> _PROMPT_
Only the lines from the one with "In order to click on გამოწერა" through the end of the data are wanted, copied exactly.

[Saved entries]

>>>>>

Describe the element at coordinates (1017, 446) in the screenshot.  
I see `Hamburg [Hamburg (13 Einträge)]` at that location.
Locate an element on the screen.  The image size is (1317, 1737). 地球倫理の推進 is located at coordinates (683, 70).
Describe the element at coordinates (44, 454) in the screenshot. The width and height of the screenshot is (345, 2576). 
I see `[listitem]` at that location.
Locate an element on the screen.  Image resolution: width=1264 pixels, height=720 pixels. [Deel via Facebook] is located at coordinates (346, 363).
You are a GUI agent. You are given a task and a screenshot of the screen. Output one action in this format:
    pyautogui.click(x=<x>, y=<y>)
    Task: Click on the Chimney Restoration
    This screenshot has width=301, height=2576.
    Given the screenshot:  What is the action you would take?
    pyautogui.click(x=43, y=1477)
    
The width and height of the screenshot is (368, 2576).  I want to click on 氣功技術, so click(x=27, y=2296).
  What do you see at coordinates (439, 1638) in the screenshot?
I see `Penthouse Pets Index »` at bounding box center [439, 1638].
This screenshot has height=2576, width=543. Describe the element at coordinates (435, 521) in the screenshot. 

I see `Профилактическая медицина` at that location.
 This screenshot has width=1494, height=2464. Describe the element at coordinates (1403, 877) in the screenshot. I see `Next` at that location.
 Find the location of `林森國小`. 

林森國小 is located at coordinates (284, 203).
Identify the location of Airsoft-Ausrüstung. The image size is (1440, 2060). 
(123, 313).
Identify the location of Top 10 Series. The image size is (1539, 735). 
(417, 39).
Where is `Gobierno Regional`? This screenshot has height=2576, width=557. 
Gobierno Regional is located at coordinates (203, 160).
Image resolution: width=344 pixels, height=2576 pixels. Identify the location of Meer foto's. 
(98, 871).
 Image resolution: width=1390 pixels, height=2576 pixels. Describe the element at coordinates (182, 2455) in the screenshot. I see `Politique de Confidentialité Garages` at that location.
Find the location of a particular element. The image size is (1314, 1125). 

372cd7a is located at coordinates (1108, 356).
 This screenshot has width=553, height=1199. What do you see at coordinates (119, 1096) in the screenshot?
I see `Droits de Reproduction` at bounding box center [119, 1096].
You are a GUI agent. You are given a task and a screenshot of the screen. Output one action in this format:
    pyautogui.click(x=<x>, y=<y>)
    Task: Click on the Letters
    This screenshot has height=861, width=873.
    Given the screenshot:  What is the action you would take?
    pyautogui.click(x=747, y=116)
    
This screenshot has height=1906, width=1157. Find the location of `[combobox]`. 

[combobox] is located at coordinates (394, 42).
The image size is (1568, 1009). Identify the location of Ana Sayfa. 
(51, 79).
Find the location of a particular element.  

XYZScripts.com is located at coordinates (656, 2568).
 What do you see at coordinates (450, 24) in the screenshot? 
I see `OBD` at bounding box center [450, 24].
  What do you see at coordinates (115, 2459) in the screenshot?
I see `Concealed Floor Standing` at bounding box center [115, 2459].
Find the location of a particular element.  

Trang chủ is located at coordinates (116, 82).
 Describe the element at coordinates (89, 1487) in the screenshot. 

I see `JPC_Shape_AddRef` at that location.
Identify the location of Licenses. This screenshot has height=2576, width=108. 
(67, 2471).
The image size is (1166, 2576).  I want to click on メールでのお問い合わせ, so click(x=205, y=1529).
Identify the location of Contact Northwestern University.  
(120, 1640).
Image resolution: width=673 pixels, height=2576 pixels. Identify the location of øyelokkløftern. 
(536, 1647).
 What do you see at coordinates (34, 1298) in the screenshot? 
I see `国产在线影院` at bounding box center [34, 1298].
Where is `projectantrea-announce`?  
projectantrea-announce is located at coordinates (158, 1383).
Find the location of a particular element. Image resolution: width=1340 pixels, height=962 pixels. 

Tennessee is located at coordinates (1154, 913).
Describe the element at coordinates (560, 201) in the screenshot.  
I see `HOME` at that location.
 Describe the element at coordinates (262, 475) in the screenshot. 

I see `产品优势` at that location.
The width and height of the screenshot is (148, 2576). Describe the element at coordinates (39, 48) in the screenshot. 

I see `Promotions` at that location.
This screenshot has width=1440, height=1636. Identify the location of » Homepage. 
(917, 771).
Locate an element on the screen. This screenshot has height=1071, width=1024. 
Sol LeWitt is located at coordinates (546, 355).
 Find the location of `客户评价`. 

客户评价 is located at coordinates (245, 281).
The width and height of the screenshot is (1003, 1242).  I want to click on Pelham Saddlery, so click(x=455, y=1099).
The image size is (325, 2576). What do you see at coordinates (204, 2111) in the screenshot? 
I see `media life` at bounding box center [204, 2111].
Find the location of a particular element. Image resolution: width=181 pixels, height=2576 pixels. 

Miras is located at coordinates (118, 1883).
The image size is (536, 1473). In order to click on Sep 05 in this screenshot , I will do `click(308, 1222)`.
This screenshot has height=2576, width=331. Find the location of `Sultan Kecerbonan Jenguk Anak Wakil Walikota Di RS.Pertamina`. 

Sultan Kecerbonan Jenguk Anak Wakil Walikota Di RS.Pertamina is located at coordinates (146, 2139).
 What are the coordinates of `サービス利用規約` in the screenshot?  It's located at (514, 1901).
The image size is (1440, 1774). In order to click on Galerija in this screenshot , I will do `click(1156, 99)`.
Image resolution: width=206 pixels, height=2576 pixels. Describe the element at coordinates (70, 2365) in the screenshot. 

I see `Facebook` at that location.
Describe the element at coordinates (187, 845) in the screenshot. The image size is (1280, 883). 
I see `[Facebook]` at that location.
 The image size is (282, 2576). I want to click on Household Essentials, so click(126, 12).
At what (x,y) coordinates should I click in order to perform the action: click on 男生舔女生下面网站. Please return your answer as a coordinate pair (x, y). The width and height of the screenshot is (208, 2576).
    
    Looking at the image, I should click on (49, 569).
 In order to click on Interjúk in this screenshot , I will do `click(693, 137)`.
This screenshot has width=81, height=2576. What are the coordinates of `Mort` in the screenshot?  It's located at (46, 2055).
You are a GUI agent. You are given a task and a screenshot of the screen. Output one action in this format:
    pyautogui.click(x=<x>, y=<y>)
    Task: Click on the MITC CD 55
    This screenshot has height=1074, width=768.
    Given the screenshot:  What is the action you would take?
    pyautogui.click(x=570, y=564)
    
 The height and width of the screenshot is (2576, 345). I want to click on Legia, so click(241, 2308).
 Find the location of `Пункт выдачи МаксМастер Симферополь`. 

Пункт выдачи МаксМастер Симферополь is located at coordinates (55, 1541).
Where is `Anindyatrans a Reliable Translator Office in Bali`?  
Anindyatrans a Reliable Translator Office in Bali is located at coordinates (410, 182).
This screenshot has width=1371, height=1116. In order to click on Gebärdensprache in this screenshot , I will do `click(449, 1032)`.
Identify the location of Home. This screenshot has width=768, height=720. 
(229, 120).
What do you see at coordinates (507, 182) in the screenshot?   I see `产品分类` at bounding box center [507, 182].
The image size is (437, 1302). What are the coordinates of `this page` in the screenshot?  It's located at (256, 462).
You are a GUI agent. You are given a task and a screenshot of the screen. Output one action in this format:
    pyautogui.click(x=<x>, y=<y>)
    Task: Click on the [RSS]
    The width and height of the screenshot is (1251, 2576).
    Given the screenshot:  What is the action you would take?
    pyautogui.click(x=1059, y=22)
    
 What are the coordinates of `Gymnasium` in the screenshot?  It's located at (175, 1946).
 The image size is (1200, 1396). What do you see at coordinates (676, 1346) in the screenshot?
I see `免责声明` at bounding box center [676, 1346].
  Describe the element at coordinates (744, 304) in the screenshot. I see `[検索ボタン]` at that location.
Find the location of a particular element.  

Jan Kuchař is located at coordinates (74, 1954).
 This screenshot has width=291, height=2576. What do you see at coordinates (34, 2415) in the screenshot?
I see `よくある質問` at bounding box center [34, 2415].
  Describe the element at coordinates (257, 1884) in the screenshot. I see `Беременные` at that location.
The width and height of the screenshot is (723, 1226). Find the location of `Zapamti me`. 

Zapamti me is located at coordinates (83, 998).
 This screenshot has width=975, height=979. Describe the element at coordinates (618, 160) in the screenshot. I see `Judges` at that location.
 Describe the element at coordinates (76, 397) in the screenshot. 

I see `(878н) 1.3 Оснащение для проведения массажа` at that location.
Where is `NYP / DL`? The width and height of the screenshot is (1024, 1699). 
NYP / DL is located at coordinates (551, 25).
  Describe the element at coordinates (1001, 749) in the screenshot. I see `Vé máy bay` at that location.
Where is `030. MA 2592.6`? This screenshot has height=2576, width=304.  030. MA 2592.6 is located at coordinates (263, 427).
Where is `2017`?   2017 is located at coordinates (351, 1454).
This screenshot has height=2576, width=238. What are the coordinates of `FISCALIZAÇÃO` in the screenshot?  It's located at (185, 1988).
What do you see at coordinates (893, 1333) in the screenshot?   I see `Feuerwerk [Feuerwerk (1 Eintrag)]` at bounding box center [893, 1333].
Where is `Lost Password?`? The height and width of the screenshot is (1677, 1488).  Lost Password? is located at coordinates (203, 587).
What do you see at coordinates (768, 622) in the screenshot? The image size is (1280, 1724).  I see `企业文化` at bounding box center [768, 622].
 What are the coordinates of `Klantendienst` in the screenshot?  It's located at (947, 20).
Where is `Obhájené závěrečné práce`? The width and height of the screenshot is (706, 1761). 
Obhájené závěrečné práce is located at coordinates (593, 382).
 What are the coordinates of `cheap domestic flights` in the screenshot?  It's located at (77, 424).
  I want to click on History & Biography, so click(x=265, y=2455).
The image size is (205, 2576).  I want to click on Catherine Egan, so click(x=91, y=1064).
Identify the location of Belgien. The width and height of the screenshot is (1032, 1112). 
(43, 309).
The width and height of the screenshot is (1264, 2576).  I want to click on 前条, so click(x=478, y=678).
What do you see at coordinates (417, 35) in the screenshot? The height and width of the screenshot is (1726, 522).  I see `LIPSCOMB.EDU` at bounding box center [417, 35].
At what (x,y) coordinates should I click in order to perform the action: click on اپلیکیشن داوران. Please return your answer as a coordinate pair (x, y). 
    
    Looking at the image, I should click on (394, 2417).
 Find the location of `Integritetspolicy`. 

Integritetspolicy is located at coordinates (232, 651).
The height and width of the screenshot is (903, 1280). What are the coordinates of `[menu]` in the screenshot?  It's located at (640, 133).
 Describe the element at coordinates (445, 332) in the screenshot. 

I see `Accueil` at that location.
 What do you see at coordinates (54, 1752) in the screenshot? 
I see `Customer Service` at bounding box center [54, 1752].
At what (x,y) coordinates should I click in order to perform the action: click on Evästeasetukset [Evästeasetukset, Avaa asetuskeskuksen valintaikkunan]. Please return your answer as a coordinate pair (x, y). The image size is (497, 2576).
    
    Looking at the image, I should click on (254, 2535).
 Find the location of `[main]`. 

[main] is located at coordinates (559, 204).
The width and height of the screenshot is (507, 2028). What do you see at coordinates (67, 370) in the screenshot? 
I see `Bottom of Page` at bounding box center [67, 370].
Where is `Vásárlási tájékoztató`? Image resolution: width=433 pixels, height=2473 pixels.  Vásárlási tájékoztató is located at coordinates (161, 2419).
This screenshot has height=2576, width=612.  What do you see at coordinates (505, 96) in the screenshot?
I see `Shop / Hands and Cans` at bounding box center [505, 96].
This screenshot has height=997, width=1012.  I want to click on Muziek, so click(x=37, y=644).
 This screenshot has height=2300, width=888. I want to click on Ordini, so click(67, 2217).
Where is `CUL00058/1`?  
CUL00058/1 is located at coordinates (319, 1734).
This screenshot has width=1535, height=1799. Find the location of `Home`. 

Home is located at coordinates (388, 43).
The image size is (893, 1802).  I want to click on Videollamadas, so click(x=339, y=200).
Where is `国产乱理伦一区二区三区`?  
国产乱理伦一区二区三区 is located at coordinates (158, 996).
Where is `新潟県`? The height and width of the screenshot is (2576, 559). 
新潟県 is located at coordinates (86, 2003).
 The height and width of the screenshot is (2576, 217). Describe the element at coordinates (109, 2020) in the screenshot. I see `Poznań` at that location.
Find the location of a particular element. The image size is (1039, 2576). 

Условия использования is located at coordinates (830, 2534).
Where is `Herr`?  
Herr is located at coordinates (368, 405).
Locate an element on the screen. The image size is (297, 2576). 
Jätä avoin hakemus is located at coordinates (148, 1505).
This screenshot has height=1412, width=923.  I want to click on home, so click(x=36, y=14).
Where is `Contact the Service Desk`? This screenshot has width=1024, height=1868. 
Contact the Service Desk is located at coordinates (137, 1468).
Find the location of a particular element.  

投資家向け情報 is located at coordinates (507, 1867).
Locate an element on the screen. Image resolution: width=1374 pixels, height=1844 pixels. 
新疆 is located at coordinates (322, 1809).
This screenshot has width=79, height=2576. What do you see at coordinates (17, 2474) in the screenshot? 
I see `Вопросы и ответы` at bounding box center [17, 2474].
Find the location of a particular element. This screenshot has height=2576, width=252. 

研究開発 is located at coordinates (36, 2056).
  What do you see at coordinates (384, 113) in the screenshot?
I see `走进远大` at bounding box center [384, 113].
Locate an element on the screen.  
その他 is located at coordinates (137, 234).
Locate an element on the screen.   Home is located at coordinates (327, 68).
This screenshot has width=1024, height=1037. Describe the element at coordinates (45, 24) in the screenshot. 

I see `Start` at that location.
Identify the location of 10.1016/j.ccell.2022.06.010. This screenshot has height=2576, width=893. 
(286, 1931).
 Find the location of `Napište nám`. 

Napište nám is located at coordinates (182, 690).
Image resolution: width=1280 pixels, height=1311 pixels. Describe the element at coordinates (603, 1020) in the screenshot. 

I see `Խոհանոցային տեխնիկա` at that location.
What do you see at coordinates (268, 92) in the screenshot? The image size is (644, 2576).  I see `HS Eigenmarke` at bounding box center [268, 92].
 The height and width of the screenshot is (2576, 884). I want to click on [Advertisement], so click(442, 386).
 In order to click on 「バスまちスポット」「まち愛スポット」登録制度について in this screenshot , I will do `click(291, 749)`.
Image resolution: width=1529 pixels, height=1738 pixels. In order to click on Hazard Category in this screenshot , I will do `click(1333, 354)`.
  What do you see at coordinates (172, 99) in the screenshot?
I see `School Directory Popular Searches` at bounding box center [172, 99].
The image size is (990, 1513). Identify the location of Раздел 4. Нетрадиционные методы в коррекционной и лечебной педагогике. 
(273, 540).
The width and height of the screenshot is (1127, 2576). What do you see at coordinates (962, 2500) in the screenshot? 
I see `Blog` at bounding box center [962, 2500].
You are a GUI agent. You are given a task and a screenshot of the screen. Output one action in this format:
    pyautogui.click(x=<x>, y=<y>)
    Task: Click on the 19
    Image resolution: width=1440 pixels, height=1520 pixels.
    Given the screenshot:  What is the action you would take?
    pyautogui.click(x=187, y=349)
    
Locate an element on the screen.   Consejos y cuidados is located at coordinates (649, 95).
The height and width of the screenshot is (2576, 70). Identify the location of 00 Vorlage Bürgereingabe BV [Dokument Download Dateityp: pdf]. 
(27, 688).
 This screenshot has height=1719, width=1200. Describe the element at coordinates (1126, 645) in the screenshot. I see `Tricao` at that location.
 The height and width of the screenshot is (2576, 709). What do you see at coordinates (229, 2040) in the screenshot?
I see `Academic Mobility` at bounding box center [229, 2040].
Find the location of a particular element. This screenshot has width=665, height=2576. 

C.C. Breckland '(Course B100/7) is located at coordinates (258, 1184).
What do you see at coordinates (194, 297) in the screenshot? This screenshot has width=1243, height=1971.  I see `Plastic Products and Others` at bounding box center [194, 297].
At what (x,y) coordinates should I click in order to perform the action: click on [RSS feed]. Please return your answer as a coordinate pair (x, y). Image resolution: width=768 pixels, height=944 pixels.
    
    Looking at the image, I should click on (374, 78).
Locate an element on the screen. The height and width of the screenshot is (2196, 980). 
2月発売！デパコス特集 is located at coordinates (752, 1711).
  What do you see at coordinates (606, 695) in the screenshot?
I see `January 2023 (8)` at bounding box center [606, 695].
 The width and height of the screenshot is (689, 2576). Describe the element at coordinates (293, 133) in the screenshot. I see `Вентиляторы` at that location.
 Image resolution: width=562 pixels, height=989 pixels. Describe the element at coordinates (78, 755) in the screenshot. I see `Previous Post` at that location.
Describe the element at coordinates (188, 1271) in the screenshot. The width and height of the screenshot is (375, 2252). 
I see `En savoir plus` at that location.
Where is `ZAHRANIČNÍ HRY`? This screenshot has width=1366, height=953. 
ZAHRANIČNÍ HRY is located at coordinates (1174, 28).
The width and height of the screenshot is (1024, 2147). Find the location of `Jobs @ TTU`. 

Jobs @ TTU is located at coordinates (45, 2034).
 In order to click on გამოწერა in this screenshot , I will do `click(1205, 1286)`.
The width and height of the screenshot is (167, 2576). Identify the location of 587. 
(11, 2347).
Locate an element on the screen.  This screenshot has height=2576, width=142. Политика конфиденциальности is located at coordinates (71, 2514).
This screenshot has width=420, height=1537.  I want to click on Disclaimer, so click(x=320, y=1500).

<<<<<

> _SOLUTION FOR THIS EXERCISE_
 In order to click on გამოწერა in this screenshot , I will do `click(1205, 1286)`.
The width and height of the screenshot is (167, 2576). Identify the location of 587. 
(11, 2347).
Locate an element on the screen.  This screenshot has height=2576, width=142. Политика конфиденциальности is located at coordinates (71, 2514).
This screenshot has width=420, height=1537.  I want to click on Disclaimer, so click(x=320, y=1500).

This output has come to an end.